Das Entscheidende zuerst:  es hat keinen Einzug ins School House gegeben und mit dieser Enttäuschung umzugehen, war die wohl größte Herausforderung dieser Tage! Nun haben wir uns gefügt und seither ist mehr Ruhe und Ausgeglichenheit bei uns beiden zu spüren.



„You have to look at it from the bright side“.. interpretieren wir für uns so, dass wir uns wieder der Natur zuwenden, fast täglich auf Entdeckung der nahen Umgebung gehen und mehr als überwältigt von dem sind, was wir dort vorfinden:  wir sind mitten im Paradies gelandet!  Strände, Buchten, Küsten, wie man sie sich aufregender und schöner nicht vorstellen kann. Hügeliges, felsiges Hinterland vom  niedrig wachsenden Ginster, der die Steinbrocken hinauf klettert,   in leuchtendes Gelb getaucht und das Violett und Rosé der Heide als Kontrast im Grün . Farne, hohe Gräser, die verblühten Lilien, die uns im Juni so erfreuten, hoher Schilf an den Teichrändern…  Und auf den Wiesen grasen Kühe und Schafe.  Eine friedlichere Landschaft gibt es wohl kaum.

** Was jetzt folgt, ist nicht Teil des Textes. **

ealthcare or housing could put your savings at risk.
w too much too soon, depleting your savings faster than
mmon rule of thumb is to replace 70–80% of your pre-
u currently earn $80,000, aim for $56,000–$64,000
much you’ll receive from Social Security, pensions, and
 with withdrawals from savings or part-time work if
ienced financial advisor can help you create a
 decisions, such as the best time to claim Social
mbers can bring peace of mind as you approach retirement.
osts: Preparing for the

Das einzige Geräusch  - der Wind und hin und wieder der Schrei einer Möwe oder das laute Blöken einer Kuh und das Meckern der Schafe..

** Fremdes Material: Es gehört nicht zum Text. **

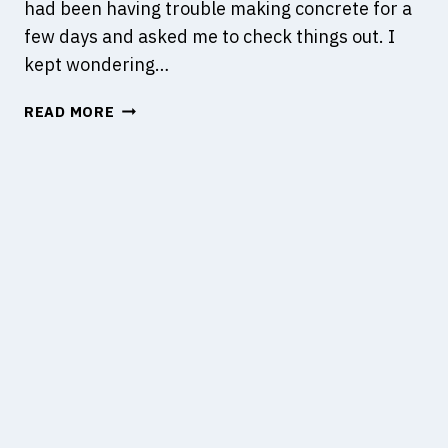
had been having trouble making concrete for a
few days and asked me to check things out. I
kept wondering…
C
READ MORE
O
M
P
A
T
I
B
I
L
I
T
Y
O
F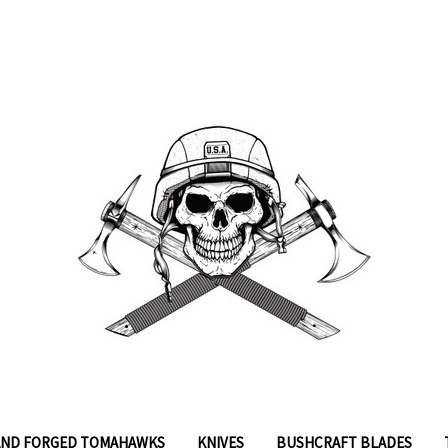
ND FORGED TOMAHAWKS
KNIVES
BUSHCRAFT BLADES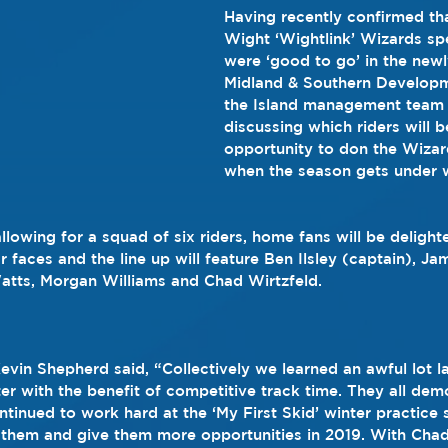
Having recently confirmed that
Wight ‘Wightlink’ Wizards s
were ‘good to go’ in the ne
Midland & Southern Developm
the Island management team
discussing which riders will b
opportunity to don the Wizar
when the season gets under 
llowing for a squad of six riders, home fans will be delight
r faces and the line up will feature Ben Ilsley (captain), J
atts, Morgan Williams and Chad Wirtzfeld.
vin Shepherd said, “Collectively we learned an awful lot l
ter with the benefit of competitive track time. They all dem
inued to work hard at the ‘My First Skid’ winter practice se
y them and give them more opportunities in 2019. With Chad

Wo immer wir gehen, stoßen wir auf Küste,  auf weiße, stille Buchten und weite, endlose Blicke auf den Atlantik lassen uns still werden und  all die Gedanken, Sorgen und Überlegungen zum Haus in den Hintergrund treten:  Wegen dieser Landschaft sind wir hierund wegen dieses Friedens, der von ihr ausgeht! 


Wir brauchen diese inspirierenden, tröstlichen und spirituellen Wege sehr, denn die ersten beiden Wochen waren geprägt von sehr viel Hektik, Aktionismus und wir angetrieben vom Wunsch, noch in diesen Wochen das  Haus zu beziehen – ein von Beginn an sinnloses Unterfangen, wenn man sich den Zustand, in dem wir das Haus vorfanden, genau betrachtete!

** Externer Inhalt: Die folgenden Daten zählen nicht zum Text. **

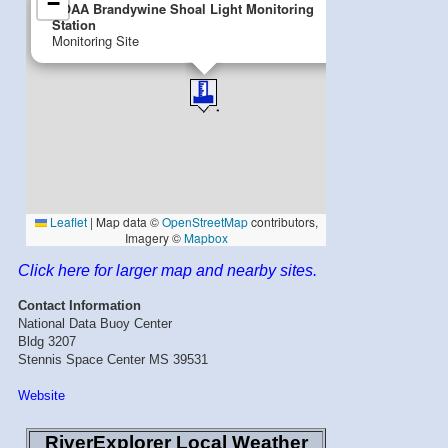
Click here for larger map and nearby sites.
Contact Information
National Data Buoy Center
Bldg 3207
Stennis Space Center MS 39531
Website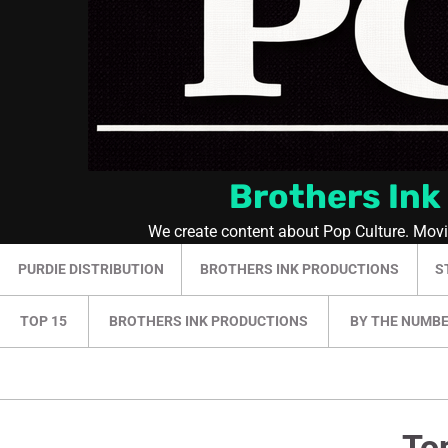
Brothers Ink
We create content about Pop Culture. Mov
PURDIE DISTRIBUTION
BROTHERS INK PRODUCTIONS
S
TOP 15
BROTHERS INK PRODUCTIONS
BY THE NUMB
To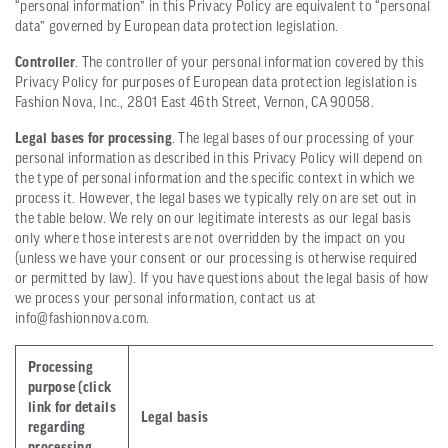
“personal information” in this Privacy Policy are equivalent to “personal
data” governed by European data protection legislation.
Controller
. The controller of your personal information covered by this
Privacy Policy for purposes of European data protection legislation is
Fashion Nova, Inc., 2801 East 46th Street, Vernon, CA 90058.
Legal bases for processing
. The legal bases of our processing of your
personal information as described in this Privacy Policy will depend on
the type of personal information and the specific context in which we
process it. However, the legal bases we typically rely on are set out in
the table below. We rely on our legitimate interests as our legal basis
only where those interests are not overridden by the impact on you
(unless we have your consent or our processing is otherwise required
or permitted by law). If you have questions about the legal basis of how
we process your personal information, contact us at
info@fashionnova.com.
Processing
purpose (click
link for details
Legal basis
regarding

Nach dem Motto: „Der erste Eindruck ist der wichtigste“.. hatte Fechine die Zimmer streichen lassen und diesem ersten Eindruck erlagen wir auch zunächst und er täuschte über all das hinweg, was nicht geschehen war – also praktisch alles andere!



Kein Boden in allen Räumen, kein Strom, kein Wasser, kein Badausbau. Nur das Dach, die Verlegung der Stromleitungen im Haus, der Teilabriss des Schuppens und natürlich das Aufschütten der Hohlräume unter dem School House, waren erledigt.. wenig für die Zeit von Mai bis Ende August!

Mit unserem Erscheinen schien aber auch endlich Betriebsamkeit  auf der Baustelle zu entstehen:  Der Boden kam und unter dem Holz verschwand der Zement und ein Anflug von Wohnlichkeit breitete sich von Raum zu Raum aus.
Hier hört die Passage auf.